**What the task asks:**
Begin at the line containing "con finalità o" in the data below and go on through the line containing "nella schermata Home di Android TV", repeating each line exactly; include both ends and no other line.

Stored data:
<<<<
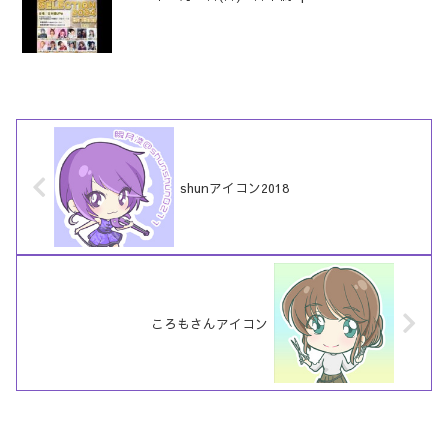
shunアイコン2018
ころもさんアイコン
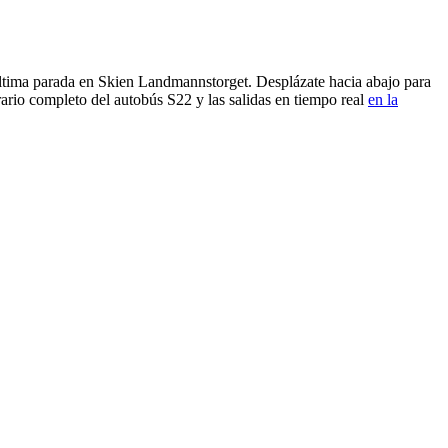
última parada en Skien Landmannstorget. Desplázate hacia abajo para
ario completo del autobús S22 y las salidas en tiempo real
en la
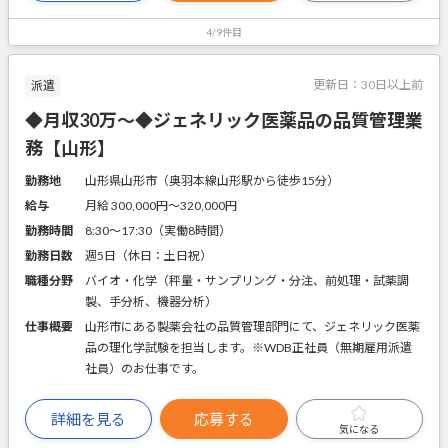
4/9件目
更新日：
30日以上前
派遣
◆月収30万～◆ジェネリック医薬品の品質管理業
務【山形】
勤務地
山形県山形市（奥羽本線山形駅から徒歩15分）
給与
月給 300,000円〜320,000円
勤務時間
8:30～17:30（実働8時間）
勤務日数
週5日（休日：土日祝）
職種分野
バイオ・化学（秤量・サンプリング・分注、前処理・試薬調
製、手分析、機器分析）
仕事概要
山形市にある製薬会社の品質管理部門にて、ジェネリック医薬
品の理化学試験を担当します。※WDB正社員（無期雇用派遣
社員）のお仕事です。
詳細を見る
応募する
気になる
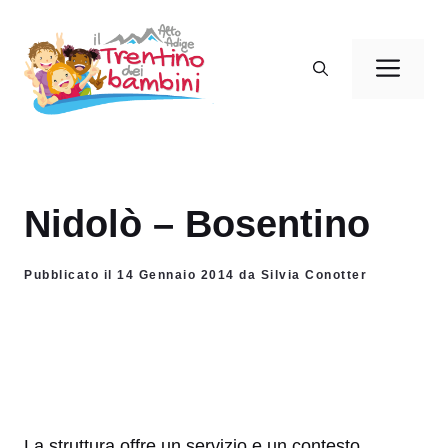
Vai
al
Men
contenuto
Nidolò – Bosentino
Pubblicato il 14 Gennaio 2014 da Silvia Conotter
La struttura offre un servizio e un contesto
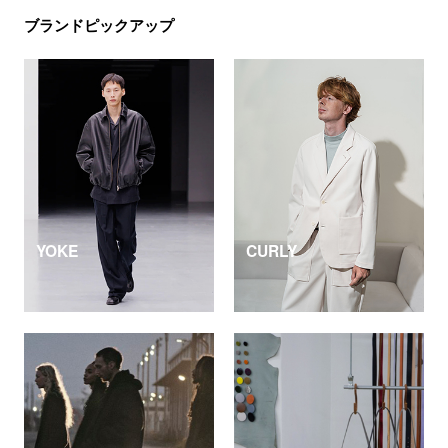
ブランドピックアップ
YOKE
CURLY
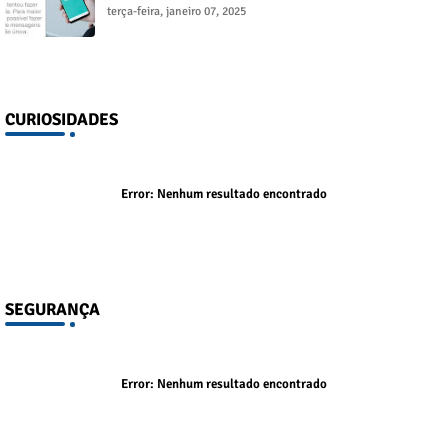
terça-feira, janeiro 07, 2025
CURIOSIDADES
Error:
Nenhum resultado encontrado
SEGURANÇA
Error:
Nenhum resultado encontrado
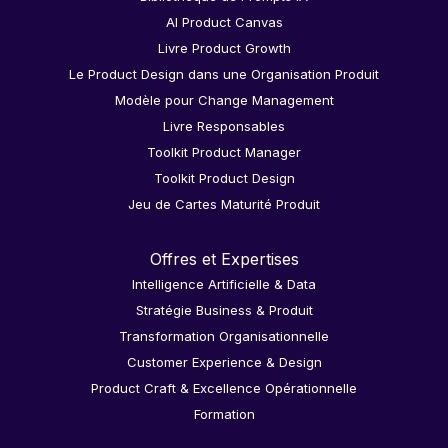
AI Product Canvas
Livre Product Growth
Le Product Design dans une Organisation Produit
Modèle pour Change Management
Livre Responsables
Toolkit Product Manager
Toolkit Product Design
Jeu de Cartes Maturité Produit
Offres et Expertises
Intelligence Artificielle & Data
Stratégie Business & Produit
Transformation Organisationnelle
Customer Experience & Design
Product Craft & Excellence Opérationnelle
Formation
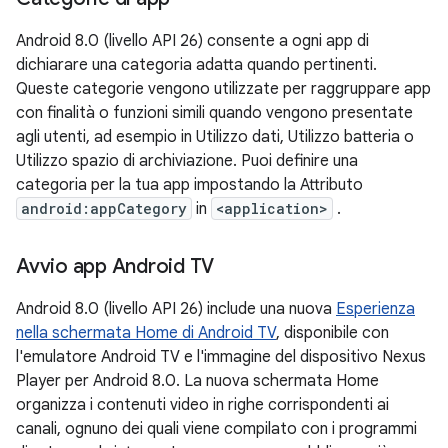
Android 8.0 (livello API 26) consente a ogni app di
dichiarare una categoria adatta quando pertinenti.
Queste categorie vengono utilizzate per raggruppare app
con finalità o funzioni simili quando vengono presentate
agli utenti, ad esempio in Utilizzo dati, Utilizzo batteria o
Utilizzo spazio di archiviazione. Puoi definire una
categoria per la tua app impostando la Attributo
android:appCategory
in
<application>
.
Avvio app Android TV
Android 8.0 (livello API 26) include una nuova
Esperienza
nella schermata Home di Android TV
, disponibile con
l'emulatore Android TV e l'immagine del dispositivo Nexus
Player per Android 8.0. La nuova schermata Home
organizza i contenuti video in righe corrispondenti ai
canali, ognuno dei quali viene compilato con i programmi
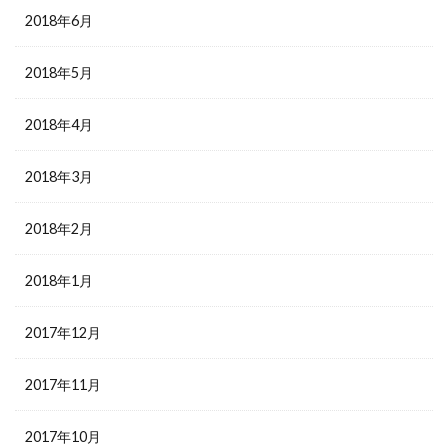
2018年6月
2018年5月
2018年4月
2018年3月
2018年2月
2018年1月
2017年12月
2017年11月
2017年10月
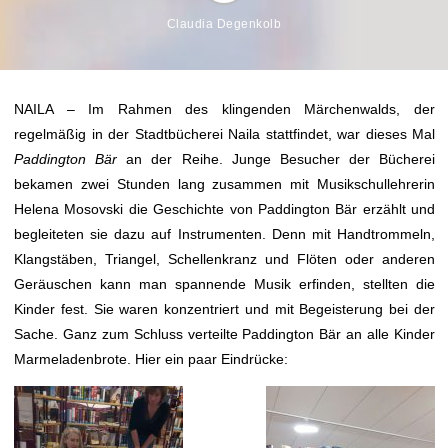
Claudia Degenkolb
NAILA – Im Rahmen des klingenden Märchenwalds, der
regelmäßig in der Stadtbücherei Naila stattfindet, war dieses Mal
Paddington Bär
an der Reihe. Junge Besucher der Bücherei
bekamen zwei Stunden lang zusammen mit Musikschullehrerin
Helena Mosovski die Geschichte von Paddington Bär erzählt und
begleiteten sie dazu auf Instrumenten. Denn mit Handtrommeln,
Klangstäben, Triangel, Schellenkranz und Flöten oder anderen
Geräuschen kann man spannende Musik erfinden, stellten die
Kinder fest. Sie waren konzentriert und mit Begeisterung bei der
Sache. Ganz zum Schluss verteilte Paddington Bär an alle Kinder
Marmeladenbrote. Hier ein paar Eindrücke:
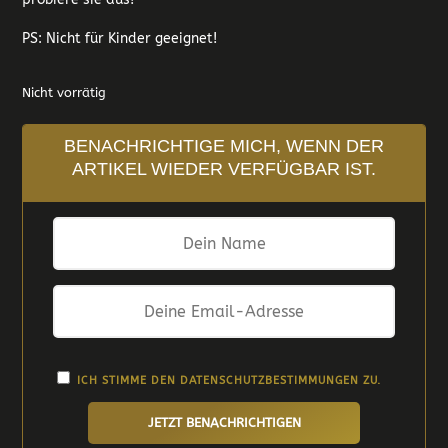
PS: Nicht für Kinder geeignet!
Nicht vorrätig
BENACHRICHTIGE MICH, WENN DER
ARTIKEL WIEDER VERFÜGBAR IST.
ICH STIMME DEN
DATENSCHUTZBESTIMMUNGEN
ZU.
JETZT BENACHRICHTIGEN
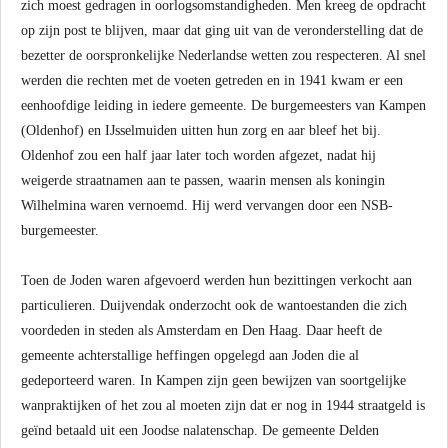
zich moest gedragen in oorlogsomstandigheden. Men kreeg de opdracht
op zijn post te blijven, maar dat ging uit van de veronderstelling dat de
bezetter de oorspronkelijke Nederlandse wetten zou respecteren. Al snel
werden die rechten met de voeten getreden en in 1941 kwam er een
eenhoofdige leiding in iedere gemeente. De burgemeesters van Kampen
(Oldenhof) en IJsselmuiden uitten hun zorg en aar bleef het bij.
Oldenhof zou een half jaar later toch worden afgezet, nadat hij
weigerde straatnamen aan te passen, waarin mensen als koningin
Wilhelmina waren vernoemd. Hij werd vervangen door een NSB-
burgemeester.
Toen de Joden waren afgevoerd werden hun bezittingen verkocht aan
particulieren. Duijvendak onderzocht ook de wantoestanden die zich
voordeden in steden als Amsterdam en Den Haag. Daar heeft de
gemeente achterstallige heffingen opgelegd aan Joden die al
gedeporteerd waren. In Kampen zijn geen bewijzen van soortgelijke
wanpraktijken of het zou al moeten zijn dat er nog in 1944 straatgeld is
geïnd betaald uit een Joodse nalatenschap. De gemeente Delden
>>>>
**Response to this task:**
con finalità o funzioni simili quando vengono presentate
agli utenti, ad esempio in Utilizzo dati, Utilizzo batteria o
Utilizzo spazio di archiviazione. Puoi definire una
categoria per la tua app impostando la Attributo
android:appCategory
in
<application>
.
Avvio app Android TV
Android 8.0 (livello API 26) include una nuova
Esperienza
nella schermata Home di Android TV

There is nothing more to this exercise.